Today’s backups are mission-critical systems that have been hardened over decades of evolution. The challenge facing financial services organizations is that their expectations for using stored data have changed dramatically, but their backup systems remain products of a previous age.
The job of backup used to be straightforward: Take a snapshot of the current data, store it in an archival format, and then move it off-site for regulation and business continuity reasons. Restoring that data was an arduous task, but one that only occurred in exceptional circumstances, such as a failure of the enterprise infrastructure or in response to a regulatory inquiry. As long as there was a plausible plan for meeting recovery point and time objectives (RPO/RTO), everything was okay.
The need for reliable data protection remains unchanged. Today, however, that same data is also raw material that is a major source of revenue for the thriving modern financial services business. A lot of effort and expense are being wasted in creating massive data stores for “just in case” scenarios. But because that same data is also needed to do work, it may be replicated dozens of times across the enterprise. Each copy may be used for a separate purpose, such as backup, disaster recovery (DR), legal workflows, e-discovery, business development and more. All that duplication is wasteful, inefficient and a potential vector for risk and error.

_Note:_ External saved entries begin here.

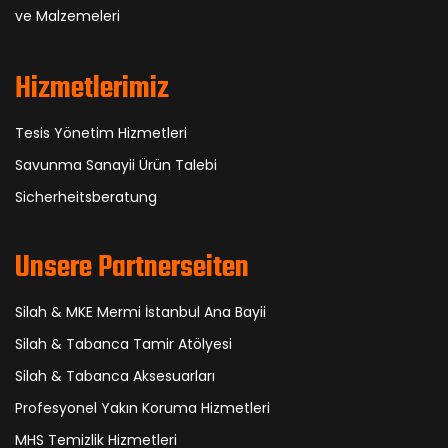
ve Malzemeleri
Hizmetlerimiz
Tesis Yönetim Hizmetleri
Savunma Sanayii Ürün Talebi
Sicherheitsberatung
Unsere Partnerseiten
Silah & MKE Mermi İstanbul Ana Bayii
Silah & Tabanca Tamir Atölyesi
Silah & Tabanca Aksesuarları
Profesyonel Yakın Koruma Hizmetleri
MHS Temizlik Hizmetleri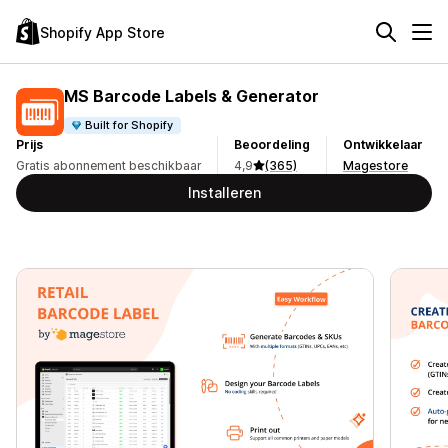
Shopify App Store
MS Barcode Labels & Generator
Built for Shopify
Prijs
Beoordeling
Ontwikkelaar
Gratis abonnement beschikbaar
4,9
(365)
Magestore
Installeren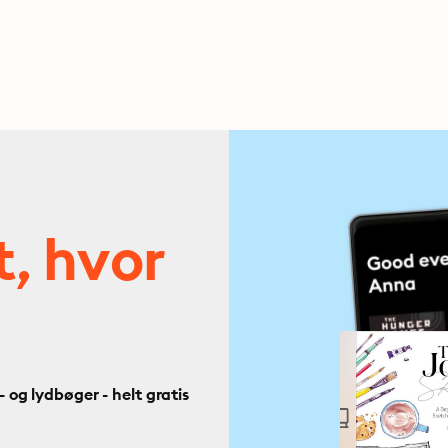
t, hvor
og lydbøger - helt gratis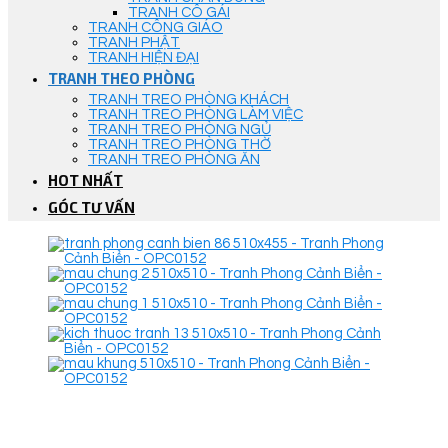
TRANH CÔ GÁI
TRANH CÔNG GIÁO
TRANH PHẬT
TRANH HIỆN ĐẠI
TRANH THEO PHÒNG
TRANH TREO PHÒNG KHÁCH
TRANH TREO PHÒNG LÀM VIỆC
TRANH TREO PHÒNG NGỦ
TRANH TREO PHÒNG THỜ
TRANH TREO PHÒNG ĂN
HOT NHẤT
GÓC TƯ VẤN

The demand for data to be available to meet operational objectives, the explosion in the amount of data being created, and all that duplication present serious challenges in terms of scale, storage costs, management and manpower. Given how much work and investment already goes into doing the job of data protection correctly, it only makes sense to get more out of those systems and maximize the return on that investment.
And it is entirely possible if the organization shifts perspective a bit. This starts by reframing the essential question. The old premise was: How can we make sure our data is protected?
The better and more relevant question to ask today is: How can we create an operational recovery and archiving process that maximizes the ability of our data to perform useful work throughout our dynamic and changing environment?
That word, “change,” is important. The cloud has opened up new ways to pull insights out of data assets. Object storage has further transformed the economics and malleability of stored information. It is therefore imperative that organizations change the systems they use for protecting data to take advantage of all the new opportunities now possible.
This shift requires that data no longer be treated like a static, lifeless thing kept in a storage locker. Instead, it should always be available and ready for reuse. Organizations have an opportunity today, powered by the cloud, to reconsider their approach to data protection from first principles, to support a whole new landscape of use cases. Instead of thinking of backup and archive solely as data storage solutions, separate from the business, they can be reimagined. They can be seen as part of an expansive integrated system capable of simultaneously meeting a wide range of ever-evolving needs, to support the full breadth of business operations.
There are three main categories for this data reuse:
- Technical use cases, such as disaster recovery testing or ransomware sandboxing.
- Business use cases, such as analytics, collaboration and reporting.
- Data compliance determination use cases, such as the EU’s General Data Protection Regulation (GDPR), which is creating significant pressure points across businesses and IT.
A Modern Take on the “Archive”
Every application in the enterprise fundamentally produces structured data, which is well-defined and readily searchable, and/or unstructured data, which does not have predefined data models and must be organized to be usable. In the old approach, all that data would be captured essentially “as is”: a freeze frame that left the work of making it usable to the future.
Today, by leveraging the power of automation and AI and ML technologies it is possible to create a comprehensive archive that automatically tags and catalogs everything and determines how best to “life cycle” this information. This tagging and cataloging process is the key to making data reusable for more than just data protection.
Every object to be stored is tagged with business-level information and defined by a set of attributes: when it was created, how big it is, who it belongs to, how long it is to be retained, and much more. With such information at hand, along with the expanded automation potential and backup-friendly capabilities of the cloud, it becomes far easier to manage data retention, data preservation, data security and data integrity. It is also easier to gain the invaluable flexibility of reusability while mitigating risk and maximizing cost benefits.
This new approach will inevitably result in a huge and fast-changing repository, but thanks to the cloud, it is readily managed. If an organization is committed to taking advantage of the benefits of digital transformation, the ability to uniformly store, recover, search, access, preserve and dispose of data will be critical to continued success. The cloud makes implementing such a new age data lake, built on a strong data catalog with an underlying object storage platform, both possible and affordable. It is realistic to have it all: a massive repository that is available to provide data intelligence and an effective operational recovery system for business operations.
Inderjeet Rana is CTO of Financial Services at Hitachi Vantara.